- _What you should do_
Scan the entries below and return each line that contains "условия".

- _Records to use_
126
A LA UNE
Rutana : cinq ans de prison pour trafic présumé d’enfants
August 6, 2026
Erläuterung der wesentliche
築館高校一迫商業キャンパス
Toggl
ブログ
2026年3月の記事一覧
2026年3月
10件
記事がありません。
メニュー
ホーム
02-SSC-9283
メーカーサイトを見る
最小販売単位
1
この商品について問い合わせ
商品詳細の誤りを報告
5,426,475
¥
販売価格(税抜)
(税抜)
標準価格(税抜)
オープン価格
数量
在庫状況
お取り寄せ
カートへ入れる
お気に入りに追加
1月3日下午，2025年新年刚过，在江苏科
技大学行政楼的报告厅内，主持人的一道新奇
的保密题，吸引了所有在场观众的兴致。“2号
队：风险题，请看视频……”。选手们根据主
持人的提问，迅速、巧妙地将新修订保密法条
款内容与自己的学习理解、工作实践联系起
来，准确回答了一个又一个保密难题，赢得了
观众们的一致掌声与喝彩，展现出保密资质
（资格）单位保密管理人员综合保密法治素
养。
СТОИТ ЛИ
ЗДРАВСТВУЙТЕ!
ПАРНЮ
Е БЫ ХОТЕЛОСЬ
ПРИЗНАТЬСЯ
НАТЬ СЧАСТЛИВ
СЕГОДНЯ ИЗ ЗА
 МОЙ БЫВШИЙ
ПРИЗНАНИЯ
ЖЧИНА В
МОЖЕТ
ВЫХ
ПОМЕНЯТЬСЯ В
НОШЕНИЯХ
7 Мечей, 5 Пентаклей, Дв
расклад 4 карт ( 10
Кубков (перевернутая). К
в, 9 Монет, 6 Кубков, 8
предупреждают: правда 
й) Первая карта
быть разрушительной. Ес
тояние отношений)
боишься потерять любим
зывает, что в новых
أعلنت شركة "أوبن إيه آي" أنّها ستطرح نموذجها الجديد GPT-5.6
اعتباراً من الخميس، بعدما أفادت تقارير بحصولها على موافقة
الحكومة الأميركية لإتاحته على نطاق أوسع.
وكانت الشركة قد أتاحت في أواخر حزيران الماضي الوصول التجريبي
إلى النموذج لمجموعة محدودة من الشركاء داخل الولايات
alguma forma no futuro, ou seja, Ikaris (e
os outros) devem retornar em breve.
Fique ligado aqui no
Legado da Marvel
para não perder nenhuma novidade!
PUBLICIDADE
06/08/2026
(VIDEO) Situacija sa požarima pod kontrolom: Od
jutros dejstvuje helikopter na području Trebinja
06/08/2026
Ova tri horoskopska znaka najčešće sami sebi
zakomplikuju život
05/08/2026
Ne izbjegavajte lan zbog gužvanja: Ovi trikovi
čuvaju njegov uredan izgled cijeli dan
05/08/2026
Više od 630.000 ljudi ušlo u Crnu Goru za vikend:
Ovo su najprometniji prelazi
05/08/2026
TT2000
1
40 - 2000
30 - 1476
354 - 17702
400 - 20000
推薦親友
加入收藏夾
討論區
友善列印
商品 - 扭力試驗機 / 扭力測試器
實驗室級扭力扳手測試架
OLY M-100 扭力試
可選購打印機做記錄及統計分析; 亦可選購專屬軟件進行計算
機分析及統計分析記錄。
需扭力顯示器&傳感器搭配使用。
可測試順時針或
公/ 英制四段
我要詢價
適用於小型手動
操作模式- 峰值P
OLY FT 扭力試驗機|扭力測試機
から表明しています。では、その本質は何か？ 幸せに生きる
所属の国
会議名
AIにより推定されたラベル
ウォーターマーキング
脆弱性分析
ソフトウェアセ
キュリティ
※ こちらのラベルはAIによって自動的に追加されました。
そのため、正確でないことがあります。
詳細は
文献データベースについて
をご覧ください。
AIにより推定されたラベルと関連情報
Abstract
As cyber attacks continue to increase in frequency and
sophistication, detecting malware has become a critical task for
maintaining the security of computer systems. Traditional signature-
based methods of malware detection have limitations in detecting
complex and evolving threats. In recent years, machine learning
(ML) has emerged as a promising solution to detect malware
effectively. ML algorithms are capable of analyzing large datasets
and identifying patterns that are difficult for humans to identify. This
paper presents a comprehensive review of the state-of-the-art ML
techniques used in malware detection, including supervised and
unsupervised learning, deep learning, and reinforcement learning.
* * *
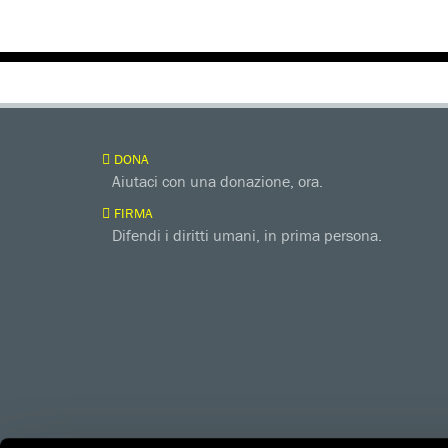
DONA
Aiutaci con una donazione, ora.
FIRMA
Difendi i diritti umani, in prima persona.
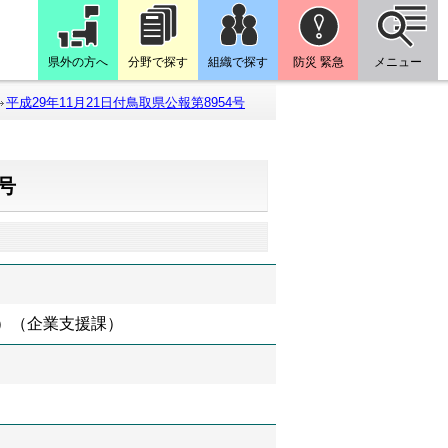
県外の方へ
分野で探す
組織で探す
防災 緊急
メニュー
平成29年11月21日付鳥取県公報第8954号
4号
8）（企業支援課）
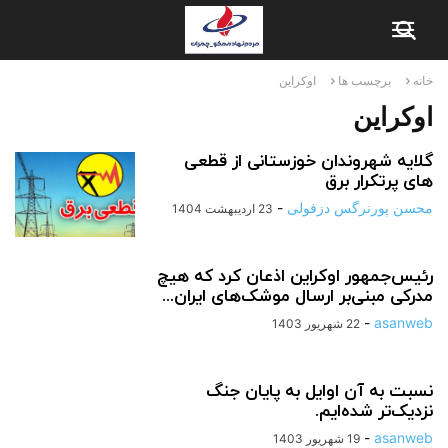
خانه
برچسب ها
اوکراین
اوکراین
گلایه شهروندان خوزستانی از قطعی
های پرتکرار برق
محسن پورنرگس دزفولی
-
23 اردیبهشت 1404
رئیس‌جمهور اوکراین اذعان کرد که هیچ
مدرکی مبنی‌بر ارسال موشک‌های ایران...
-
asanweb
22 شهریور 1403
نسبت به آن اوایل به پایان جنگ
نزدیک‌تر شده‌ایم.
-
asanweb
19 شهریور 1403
==
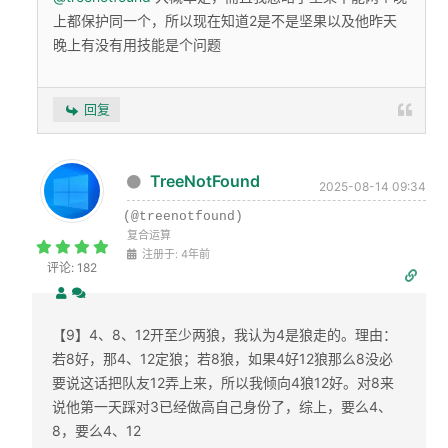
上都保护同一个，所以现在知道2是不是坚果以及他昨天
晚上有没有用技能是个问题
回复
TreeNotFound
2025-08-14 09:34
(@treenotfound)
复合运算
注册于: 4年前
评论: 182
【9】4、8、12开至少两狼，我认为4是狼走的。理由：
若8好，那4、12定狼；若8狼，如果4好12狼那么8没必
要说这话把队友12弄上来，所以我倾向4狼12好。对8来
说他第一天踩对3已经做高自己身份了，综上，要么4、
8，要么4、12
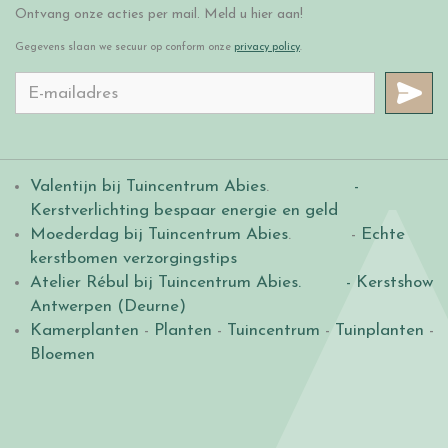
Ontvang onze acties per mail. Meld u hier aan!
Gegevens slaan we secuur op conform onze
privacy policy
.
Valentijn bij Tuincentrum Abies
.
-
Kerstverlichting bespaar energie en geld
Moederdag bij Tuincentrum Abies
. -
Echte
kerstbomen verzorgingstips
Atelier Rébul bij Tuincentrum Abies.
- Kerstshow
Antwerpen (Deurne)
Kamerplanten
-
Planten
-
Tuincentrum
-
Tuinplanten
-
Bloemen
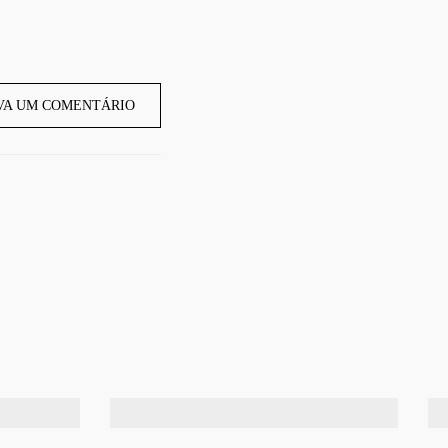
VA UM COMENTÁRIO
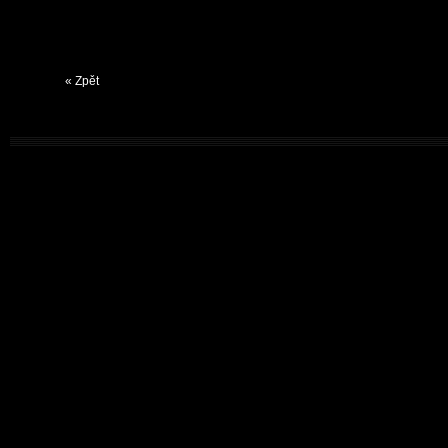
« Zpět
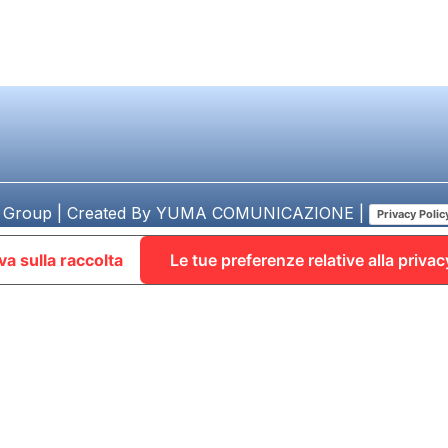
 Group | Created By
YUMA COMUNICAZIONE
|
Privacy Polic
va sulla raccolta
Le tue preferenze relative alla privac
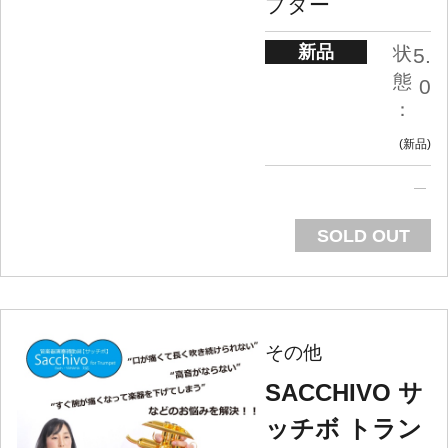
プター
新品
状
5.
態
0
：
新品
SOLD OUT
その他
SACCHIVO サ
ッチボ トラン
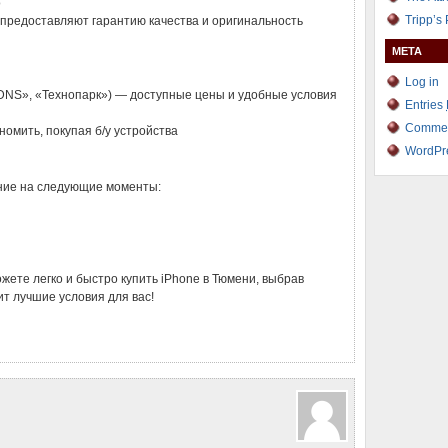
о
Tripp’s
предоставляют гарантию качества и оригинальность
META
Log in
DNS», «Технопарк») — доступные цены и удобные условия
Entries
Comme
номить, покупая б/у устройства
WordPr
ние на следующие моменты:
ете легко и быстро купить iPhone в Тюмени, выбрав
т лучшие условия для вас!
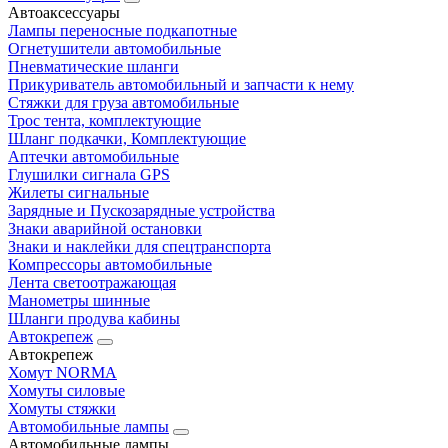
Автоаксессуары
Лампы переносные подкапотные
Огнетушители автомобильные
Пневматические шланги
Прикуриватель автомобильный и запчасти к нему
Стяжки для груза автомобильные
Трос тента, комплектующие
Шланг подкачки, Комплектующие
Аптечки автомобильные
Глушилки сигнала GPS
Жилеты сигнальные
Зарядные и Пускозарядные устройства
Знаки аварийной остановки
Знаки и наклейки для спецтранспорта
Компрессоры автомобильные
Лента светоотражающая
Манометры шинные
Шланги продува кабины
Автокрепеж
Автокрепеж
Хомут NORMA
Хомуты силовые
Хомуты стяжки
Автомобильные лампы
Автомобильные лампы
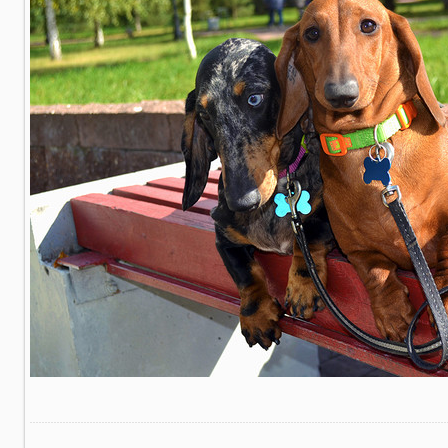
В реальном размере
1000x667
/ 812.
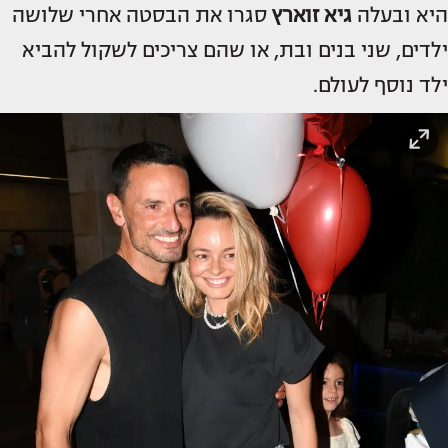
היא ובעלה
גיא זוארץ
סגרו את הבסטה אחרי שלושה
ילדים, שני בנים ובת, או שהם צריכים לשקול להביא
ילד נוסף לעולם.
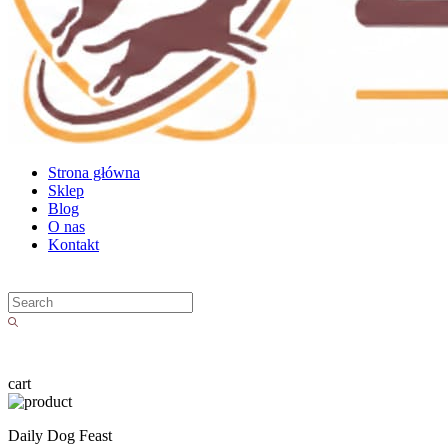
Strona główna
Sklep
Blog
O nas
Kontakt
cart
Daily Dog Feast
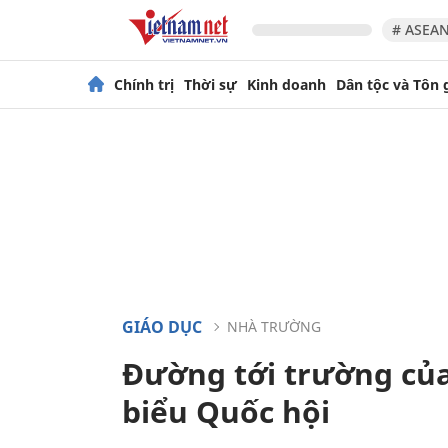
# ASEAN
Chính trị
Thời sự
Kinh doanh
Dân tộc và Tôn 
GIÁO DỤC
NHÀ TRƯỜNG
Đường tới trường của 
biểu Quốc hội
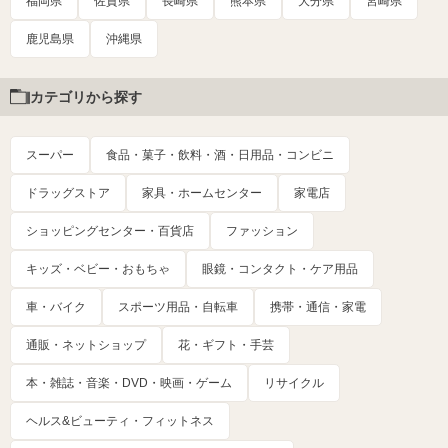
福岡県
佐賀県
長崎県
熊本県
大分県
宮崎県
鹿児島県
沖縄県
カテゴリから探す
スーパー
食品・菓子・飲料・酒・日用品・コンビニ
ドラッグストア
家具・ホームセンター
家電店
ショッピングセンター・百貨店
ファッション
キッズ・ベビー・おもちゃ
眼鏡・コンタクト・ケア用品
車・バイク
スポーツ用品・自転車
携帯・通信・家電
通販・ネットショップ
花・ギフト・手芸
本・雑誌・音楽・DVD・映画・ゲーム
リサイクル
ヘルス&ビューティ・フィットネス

- _Result of this task_
DNS», «Технопарк») — доступные цены и удобные условия
т лучшие условия для вас!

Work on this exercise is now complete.